Mówi: | Jakub Borowski |
Funkcja: | główny ekonomista |
Firma: | Kredyt Bank |
J. Borowski: euro stało się kozłem ofiarnym kryzysu
– Decydując się na przyjęcie euro, nie tylko nie zbiedniejemy, ale też więcej zostanie w naszych portfelach – uważa Jakub Borowski, główny ekonomista Kredyt Banku. Jego zdaniem dyskusja o euro została celowo skierowana na pozytywne aspekty przyjęcia wspólnej waluty, bo rządowi potrzebne jest poparcie społeczne w sprawie integracji walutowej.
Publiczna dyskusja na temat przyjęcia przez Polskę wspólnej, europejskiej waluty wróciła w połowie grudnia za sprawą wypowiedzi premiera Donalda Tuska. Szef rządu zapowiedział, że będzie do tego przekonywał wszystkich partnerów politycznych.
– Polski rząd aktywnie uczestniczy w negocjacjach dotyczących unii bankowej, a także Polska zamierza przyjąć pakt fiskalny, a zatem są to działania, które służą silniejszej integracji gospodarczej w UE, a przede wszystkim w strefie euro – mówi Jakub Borowski Agencji Informacyjnej Newseria.

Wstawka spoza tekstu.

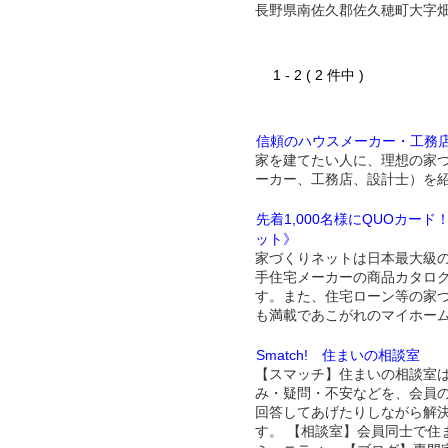
長野県南佐久郡佐久穂町大字
1 - 2 ( 2 件中 )
信頼のハウスメーカー・工務
家を建てたい人に、理想の家
ーカー、工務店、設計士）を
先着1,000名様にQUOカー
ット》
家づくりネットは日本最大級
手住宅メーカーの商品カタロ
す。また、住宅ローン等の家
も満載であこがれのマイホー
Smatch! 住まいの相談室
【スマッチ】住まいの相談室
み・疑問・不安などを、会員
回答してあげたりしながら解
す。 【相談室】会員同士で住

Główny ekonomista Kredyt Banku w tym właśnie upatruje powodów, dla których wrócił dziś temat głębszej integracji Polski z eurostrefą. Niechęć do przyjęcia wspólnej waluty pozostawałaby w głębokim dysonansie z decyzjami czysto politycznymi. Po drugie, przed przyjęciem euro należy przeprowadzić szeroką kampanię społeczną, która rozwiałaby wszelkie ewentualne wątpliwości z tym związane.
Tych nie brakuje, na co wskazują rezultaty badań, sondujących chęć Polaków do przyjęcia europejskiego pieniądza, przeprowadzonych przez Ipsos Observer na zlecenie Ministerstwa Finansów. Wynika z nich, że przeciwne zamianie złotówki na euro jest 56 proc. społeczeństwa. Co trzeci z nas jest za. W ciągu roku odsetek niechętnych europejskiej walucie wzrósł o 3 punkty procentowe.

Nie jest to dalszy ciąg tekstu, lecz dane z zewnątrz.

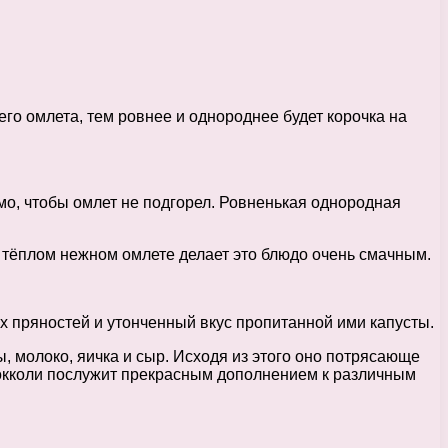
о омлета, тем ровнее и однороднее будет корочка на
мо, чтобы омлет не подгорел. Ровненькая однородная
 тёплом нежном омлете делает это блюдо очень смачным.
ах пряностей и утонченный вкус пропитанной ими капусты.
, молоко, яичка и сыр. Исходя из этого оно потрясающе
рокколи послужит прекрасным дополнением к различным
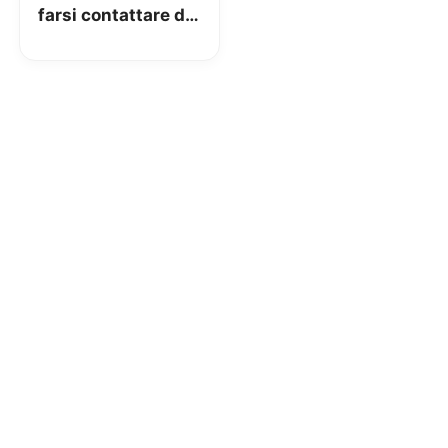
farsi contattare da
un operatore per le
offerte TIM
Connect Fibra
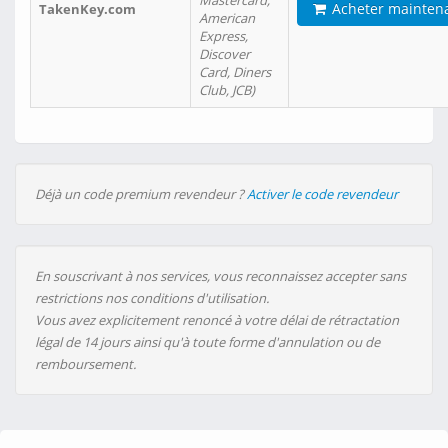
Mastercard,
Acheter mainten
TakenKey.com
American
Express,
Discover
Card, Diners
Club, JCB)
Déjà un code premium revendeur ?
Activer le code revendeur
En souscrivant à nos services, vous reconnaissez accepter sans
restrictions nos conditions d'utilisation.
Vous avez explicitement renoncé à votre délai de rétractation
légal de 14 jours ainsi qu'à toute forme d'annulation ou de
remboursement.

Wynika to głównie z kłopotów, z jakimi zmaga się dzisiaj strefa euro. Mówi się, że niektóre kraje, takie jak Grecja czy Hiszpania, mogą opuścić jej szeregi. Nierzadkie też są głosy o możliwym rozpadzie całej grupy. Nawet wśród tych polityków, którzy dotąd entuzjastycznie nastawieni byli do pomysłu integracji walutowej, dziś widać sceptycyzm.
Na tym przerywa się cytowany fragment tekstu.